** Input data follows **
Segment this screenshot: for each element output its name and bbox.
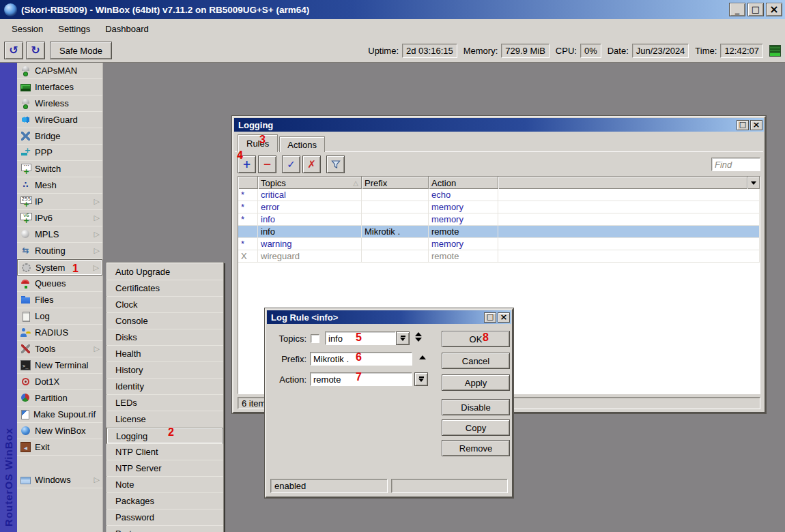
logging-close-button[interactable]: × bbox=[750, 120, 762, 130]
sidebar-item-new-winbox[interactable]: New WinBox bbox=[17, 423, 102, 439]
log-rule-maximize-button[interactable]: □ bbox=[484, 312, 496, 323]
sidebar-item-queues[interactable]: Queues bbox=[17, 276, 102, 292]
submenu-item-history[interactable]: History bbox=[106, 362, 223, 379]
sidebar-item-system[interactable]: System▷ bbox=[17, 259, 102, 276]
sidebar-item-make-supout[interactable]: Make Supout.rif bbox=[17, 407, 102, 423]
menu-settings[interactable]: Settings bbox=[51, 20, 98, 38]
logging-maximize-button[interactable]: □ bbox=[737, 120, 749, 130]
chevron-right-icon: ▷ bbox=[94, 197, 100, 206]
submenu-item-ntp-client[interactable]: NTP Client bbox=[106, 444, 223, 460]
sidebar-item-tools[interactable]: Tools▷ bbox=[17, 341, 102, 357]
logging-titlebar[interactable]: Logging □ × bbox=[234, 118, 764, 132]
table-row-disabled[interactable]: Xwireguardremote bbox=[238, 250, 760, 263]
find-input[interactable] bbox=[711, 158, 760, 171]
remove-rule-button[interactable]: − bbox=[258, 156, 276, 173]
dropdown-icon bbox=[751, 181, 756, 185]
undo-button[interactable]: ↺ bbox=[4, 42, 23, 59]
sidebar-item-partition[interactable]: Partition bbox=[17, 390, 102, 407]
log-rule-close-button[interactable]: × bbox=[498, 312, 510, 323]
disable-rule-button[interactable]: ✗ bbox=[302, 156, 321, 173]
sidebar-item-dot1x[interactable]: Dot1X bbox=[17, 374, 102, 390]
sidebar-item-wireless[interactable]: Wireless bbox=[17, 95, 102, 112]
sidebar-item-wireguard[interactable]: WireGuard bbox=[17, 112, 102, 128]
col-prefix[interactable]: Prefix bbox=[362, 177, 429, 189]
tab-actions[interactable]: Actions bbox=[279, 136, 325, 152]
close-button[interactable]: × bbox=[766, 3, 782, 16]
apply-button[interactable]: Apply bbox=[442, 374, 510, 391]
exit-icon bbox=[20, 442, 31, 452]
sidebar-item-exit[interactable]: Exit bbox=[17, 439, 102, 456]
time-label: Time: bbox=[695, 46, 717, 56]
maximize-button[interactable]: □ bbox=[747, 3, 764, 16]
disable-button[interactable]: Disable bbox=[442, 399, 510, 415]
submenu-item-ports[interactable]: Ports bbox=[106, 526, 223, 532]
submenu-item-certificates[interactable]: Certificates bbox=[106, 280, 223, 297]
sidebar-item-windows[interactable]: Windows▷ bbox=[17, 472, 102, 488]
submenu-item-packages[interactable]: Packages bbox=[106, 493, 223, 509]
annotation-step-4: 4 bbox=[237, 151, 243, 160]
action-dropdown-button[interactable] bbox=[414, 372, 428, 386]
remove-button[interactable]: Remove bbox=[442, 440, 510, 456]
annotation-step-8: 8 bbox=[483, 333, 489, 342]
submenu-item-password[interactable]: Password bbox=[106, 509, 223, 526]
sidebar-item-switch[interactable]: Switch bbox=[17, 161, 102, 177]
redo-button[interactable]: ↻ bbox=[26, 42, 45, 59]
sidebar-item-mesh[interactable]: ∴Mesh bbox=[17, 177, 102, 194]
submenu-item-ntp-server[interactable]: NTP Server bbox=[106, 460, 223, 477]
mesh-icon: ∴ bbox=[20, 180, 31, 190]
safe-mode-button[interactable]: Safe Mode bbox=[50, 42, 112, 59]
connection-indicator-icon bbox=[769, 45, 781, 57]
filter-button[interactable] bbox=[326, 156, 345, 173]
col-topics[interactable]: Topics△ bbox=[258, 177, 362, 189]
log-rule-titlebar[interactable]: Log Rule <info> □ × bbox=[267, 310, 511, 324]
table-row[interactable]: *errormemory bbox=[238, 201, 760, 213]
topics-add-remove-spinner[interactable] bbox=[415, 332, 422, 342]
table-row[interactable]: *warningmemory bbox=[238, 238, 760, 250]
submenu-item-clock[interactable]: Clock bbox=[106, 297, 223, 313]
submenu-item-auto-upgrade[interactable]: Auto Upgrade bbox=[106, 264, 223, 280]
submenu-item-console[interactable]: Console bbox=[106, 313, 223, 329]
remove-topic-row-button[interactable] bbox=[419, 355, 426, 359]
menubar: Session Settings Dashboard bbox=[0, 19, 785, 39]
minimize-button[interactable]: _ bbox=[729, 3, 745, 16]
table-row[interactable]: *infomemory bbox=[238, 213, 760, 226]
sidebar-item-bridge[interactable]: Bridge bbox=[17, 128, 102, 145]
topics-checkbox[interactable] bbox=[311, 334, 319, 343]
cancel-button[interactable]: Cancel bbox=[442, 353, 510, 369]
column-menu-button[interactable] bbox=[747, 177, 760, 189]
submenu-item-identity[interactable]: Identity bbox=[106, 379, 223, 395]
sidebar-item-capsman[interactable]: CAPsMAN bbox=[17, 63, 102, 79]
menu-session[interactable]: Session bbox=[4, 20, 51, 38]
tab-rules[interactable]: Rules bbox=[238, 134, 278, 152]
log-rule-dialog: Log Rule <info> □ × Topics: Prefix: Acti… bbox=[265, 308, 513, 498]
submenu-item-logging[interactable]: Logging bbox=[106, 428, 223, 444]
copy-button[interactable]: Copy bbox=[442, 419, 510, 436]
sidebar-item-mpls[interactable]: MPLS▷ bbox=[17, 226, 102, 243]
submenu-item-health[interactable]: Health bbox=[106, 346, 223, 362]
sidebar-item-log[interactable]: Log bbox=[17, 308, 102, 325]
submenu-item-disks[interactable]: Disks bbox=[106, 329, 223, 346]
ok-button[interactable]: OK bbox=[442, 331, 510, 347]
submenu-item-license[interactable]: License bbox=[106, 411, 223, 428]
menu-dashboard[interactable]: Dashboard bbox=[98, 20, 156, 38]
sidebar-item-routing[interactable]: ⇆Routing▷ bbox=[17, 243, 102, 259]
sidebar-item-ppp[interactable]: PPP bbox=[17, 145, 102, 161]
table-row[interactable]: *criticalecho bbox=[238, 189, 760, 201]
sidebar-item-interfaces[interactable]: Interfaces bbox=[17, 79, 102, 95]
sidebar-item-ipv6[interactable]: IPv6▷ bbox=[17, 210, 102, 226]
submenu-item-leds[interactable]: LEDs bbox=[106, 395, 223, 411]
sidebar-item-files[interactable]: Files bbox=[17, 292, 102, 308]
sidebar-item-radius[interactable]: RADIUS bbox=[17, 325, 102, 341]
col-action[interactable]: Action bbox=[429, 177, 498, 189]
topics-dropdown-button[interactable] bbox=[396, 331, 410, 345]
filter-funnel-icon bbox=[330, 159, 341, 170]
brand-strip: RouterOS WinBox bbox=[0, 63, 17, 532]
table-row-selected[interactable]: infoMikrotik .remote bbox=[238, 226, 760, 238]
annotation-step-5: 5 bbox=[356, 333, 362, 342]
sidebar-item-new-terminal[interactable]: New Terminal bbox=[17, 357, 102, 374]
enable-rule-button[interactable]: ✓ bbox=[282, 156, 300, 173]
submenu-item-note[interactable]: Note bbox=[106, 477, 223, 493]
col-flags[interactable] bbox=[238, 177, 258, 189]
uptime-label: Uptime: bbox=[368, 46, 399, 56]
sidebar-item-ip[interactable]: IP▷ bbox=[17, 194, 102, 210]
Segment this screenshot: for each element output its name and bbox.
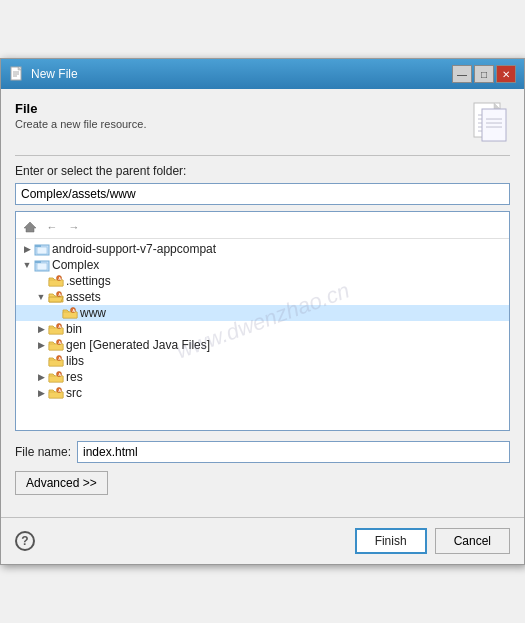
** End of Input data **
— Assignment —
Nothing but the lines with "titlebar" should be returned, copied from the entries above.

— Exercise response —
logging-titlebar[interactable]: Logging □ × bbox=[234, 118, 764, 132]
log-rule-titlebar[interactable]: Log Rule <info> □ × bbox=[267, 310, 511, 324]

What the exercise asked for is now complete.